Power is remaining silent while being tortured and not betraying. Power is being sneaky and lying and avoiding being tortured. Power is refusing to go out with a man who clutched his gun as he asked you out on a date. Power is refusing to kneel before a soldier, and power is the grandmother who tells her elderly husband, about to obey and kneel that he would do no such thing. Here's the chair. Sit down! Power is crying all night and being resolute and brave all day. Power is laughing and dancing despite the world turning to blood outside. Power is getting married quietly, secretly, to someone of a different social group while outside, murderous riots are happening between your community and his community. Power is retaining your humanity. Power is in the shaking hand clasp as the darkness descends. Power is in the anger that makes you think: I will never forget this, I will never forget you and I will never fall silent.

This is how I view power. This is how I connect to it. I am nurtured on tears and anger. I am the daughter of the land of the blood sodden earth.

[> [> [> [> [> Power is your paragraph on power. Extraordinary. Thank you. -- Tchaikovsky, 04:04:08 07/02/03 Wed

[> [> [> [> [> Thanks for your beautiful, terrible message -- mamcu, 16:59:24 07/02/03 Wed

I wish that could have been published as the headlines for major newspapers. Thank you.

[> [> [> [> [> O/T to Rahael -- Arethusa, 17:10:55 07/02/03 Wed

Your response to my archived post was archived before I could respond, lol.

Yes, I have a problem with ascribing moral qualities to different sexes too. (Unsuprisingly.) Those condescending words for a woman. Your're brave, moral, intelligent, honorable, trustworthy for a woman. (I don't think any of us escape mankind's tendency to catagorize and rank in a hierarchy, though.)

Do you think that power can only be given, not taken? Not power over bodies, just power over minds, which is where I think our real power lies. Conquer the mind, and the body will follow. So many people are convinced by others that they have no power.

Maybe we can change that.

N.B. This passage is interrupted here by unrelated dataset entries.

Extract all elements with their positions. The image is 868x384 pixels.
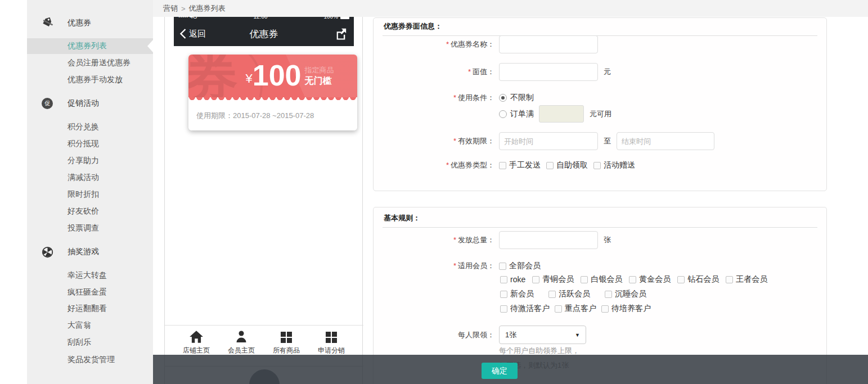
type-manual-option: 手工发送 [499,160,541,170]
promo-icon: 促 [41,97,54,110]
member-diamond-checkbox[interactable] [677,276,685,283]
type-self-claim-checkbox[interactable] [546,162,554,169]
phone-nav-shop-home[interactable]: 店铺主页 [174,329,219,355]
member-king-checkbox[interactable] [726,276,733,283]
phone-status-bar: ••••• 4G 12:00 100% [174,17,354,21]
active-notch [147,40,153,52]
start-time-input[interactable] [499,132,598,150]
page: 优惠券 优惠券列表 会员注册送优惠券 优惠券手动发放 促 促销活动 积分兑换 积… [0,0,868,384]
sidebar-item-lucky-wheel[interactable]: 幸运大转盘 [27,268,153,283]
chevron-down-icon: ▼ [575,332,580,338]
coupon-perforation [188,97,357,101]
type-manual-checkbox[interactable] [499,162,506,169]
user-icon [219,329,264,344]
member-to-cultivate-checkbox[interactable] [601,305,609,313]
coupon-card[interactable]: 券 ¥ 100 指定商品 无门槛 使用期限：2015-07-28 ~2015-0… [188,55,357,130]
member-all-checkbox[interactable] [499,263,506,270]
member-to-activate-checkbox[interactable] [500,305,507,313]
sidebar-item-register-coupon[interactable]: 会员注册送优惠券 [27,55,153,71]
member-active-checkbox[interactable] [548,291,556,298]
member-new-checkbox[interactable] [500,291,507,298]
field-face-value: *面值： 元 [374,63,826,81]
share-icon[interactable] [335,28,347,40]
sidebar-item-flash-discount[interactable]: 限时折扣 [27,187,153,202]
member-roke-checkbox[interactable] [500,276,507,283]
sidebar-group-promotion[interactable]: 促 促销活动 [27,96,153,111]
member-row-3: 新会员 活跃会员 沉睡会员 [500,289,646,299]
sidebar-group-coupon[interactable]: 优惠券 [27,15,153,31]
coupon-info-panel: 优惠券券面信息： *优惠券名称： *面值： 元 *使用条件： 不限制 订单满 [373,17,827,191]
face-value-input[interactable] [499,63,598,81]
member-dormant-checkbox[interactable] [605,291,612,298]
coupon-name-input[interactable] [499,35,598,53]
breadcrumb-current: 优惠券列表 [189,3,226,13]
phone-nav-member-home[interactable]: 会员主页 [219,329,264,355]
field-applicable-members: *适用会员： 全部会员 [374,260,826,272]
phone-time: 12:00 [254,17,268,20]
battery-icon [340,17,349,19]
phone-header: 返回 优惠券 [174,21,354,46]
field-coupon-type: *优惠券类型： 手工发送 自助领取 活动赠送 [374,160,826,170]
sidebar-item-vote-survey[interactable]: 投票调查 [27,220,153,236]
coupon-period: 使用期限：2015-07-28 ~2015-07-28 [188,101,357,130]
type-self-claim-option: 自助领取 [546,160,588,170]
field-total-quantity: *发放总量： 张 [374,231,826,249]
sidebar-group-lottery[interactable]: 抽奖游戏 [27,244,153,260]
member-all-option: 全部会员 [499,261,541,271]
sidebar-item-monopoly[interactable]: 大富翁 [27,318,153,333]
sidebar-group-label: 优惠券 [68,18,91,28]
sidebar-item-golden-egg[interactable]: 疯狂砸金蛋 [27,284,153,300]
back-button[interactable]: 返回 [179,28,206,39]
phone-nav-all-products[interactable]: 所有商品 [264,329,309,355]
order-over-amount-input[interactable] [539,105,584,123]
member-key-customer-checkbox[interactable] [555,305,562,313]
sidebar-item-friend-bargain[interactable]: 好友砍价 [27,204,153,219]
sidebar-item-points-cash[interactable]: 积分抵现 [27,136,153,152]
end-time-input[interactable] [617,132,714,150]
coupon-currency: ¥ [245,71,252,86]
per-person-limit-select[interactable]: 1张 ▼ [499,326,586,344]
condition-no-limit-option: 不限制 [499,92,534,104]
footer-action-bar: 确定 [153,355,868,384]
type-activity-gift-checkbox[interactable] [593,162,601,169]
field-use-condition: *使用条件： 不限制 订单满 元可用 [374,92,826,123]
sidebar: 优惠券 优惠券列表 会员注册送优惠券 优惠券手动发放 促 促销活动 积分兑换 积… [27,0,153,384]
confirm-button[interactable]: 确定 [482,363,518,379]
section-title: 基本规则： [383,207,817,228]
member-gold-checkbox[interactable] [629,276,636,283]
field-coupon-name: *优惠券名称： [374,35,826,53]
sidebar-item-share-boost[interactable]: 分享助力 [27,153,153,169]
breadcrumb-separator: > [181,4,186,13]
member-row-2: roke 青铜会员 白银会员 黄金会员 钻石会员 王者会员 [500,274,767,284]
phone-nav-divider-top [165,325,363,326]
phone-preview: ••••• 4G 12:00 100% 返回 优惠券 [164,17,363,384]
sidebar-item-full-reduction[interactable]: 满减活动 [27,170,153,186]
sidebar-item-scratch-card[interactable]: 刮刮乐 [27,335,153,350]
sidebar-item-manual-send[interactable]: 优惠券手动发放 [27,72,153,88]
tag-icon [41,16,54,30]
coupon-face: 券 ¥ 100 指定商品 无门槛 [188,55,357,97]
member-bronze-checkbox[interactable] [532,276,539,283]
phone-nav-apply-distribution[interactable]: 申请分销 [309,329,354,355]
coupon-threshold: 无门槛 [305,75,334,87]
order-over-radio[interactable] [499,110,507,118]
sidebar-item-points-exchange[interactable]: 积分兑换 [27,119,153,135]
coupon-ring-decoration [188,55,263,97]
condition-order-over-option: 订单满 元可用 [499,105,611,123]
member-silver-checkbox[interactable] [581,276,588,283]
total-quantity-input[interactable] [499,231,598,249]
coupon-amount: 100 [253,62,302,89]
grid-icon [264,329,309,344]
breadcrumb-section[interactable]: 营销 [163,3,178,13]
field-per-person-limit: 每人限领： 1张 ▼ [374,326,826,344]
coupon-watermark: 券 [188,55,238,97]
coupon-scope: 指定商品 [305,65,334,75]
home-icon [174,329,219,344]
sidebar-item-prize-delivery[interactable]: 奖品发货管理 [27,352,153,368]
grid-icon [309,329,354,344]
sidebar-item-flip-card[interactable]: 好运翻翻看 [27,301,153,317]
member-row-4: 待激活客户 重点客户 待培养客户 [500,304,651,314]
section-title: 优惠券券面信息： [383,18,817,36]
sidebar-item-coupon-list[interactable]: 优惠券列表 [27,38,153,54]
no-limit-radio[interactable] [499,94,507,102]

Maybe we can teach people that they're ready to be strong.

[> [> [> [> [> [> Ready to be strong (Losing Sunnydale, inheriting the world) -- Rahael, 17:12:31 07/02/03 Wed

Well, I have realised between the space of replying to you, and reading your reply to me and now replying to you again, that this is actually one of the more important ideas to my life. So I don't view the concept of power in a disinterested fashion (well, I guess I could, only I'd have to be writing a proper essay where I wasn't allowed to talk about myself. Imagine!)

I used to think of myself as someone entirely without this mysterious quantity. It was an all encompassing concept that really boiled down to a basic need - the ability to go away and read undisturbed by either adults telling me to do homework, the terrorists cutting the fricking electricity, the army deciding to bomb that day, or my sister determined to get me to play with her.

Other people had it. I didn't. And then I woke up to myself near the end of adolescence and realised that I had tons of it, and I had purposefully turned my back on it. It was easier to pretend I was invisible to the world than to think about interacting with human beings who might ask things of me. Easier to pretend I had no voice and no identity and no sense of self than deal with all the difficult emotions and determination and stubborness inside me. Easier to pretend to be powerless than to not face the real world I was living in. Easier to have no power than to realise I was responsible for anything.

(Yeah, I liked Season 6)

Even rejecting power was a very powerful (though destructive) thing I did. I really did shape a life which was both simultaneously unbearable, and convenient for me. But when I realised that I really couldn't bear it anymore, it was arrogance that saved me: someone like me, shouldn't be living like this. And so I redirected all the will power, determination and power that I had used to keep myself in my little prison to leaving it behind. Once I understood that I had always been powerful (because, god, no matter what the privations of war had been, I made myself unhappy and miserable and joyless during peacetime in a way that people with brute power had never succeeded in doing) - now, that's power.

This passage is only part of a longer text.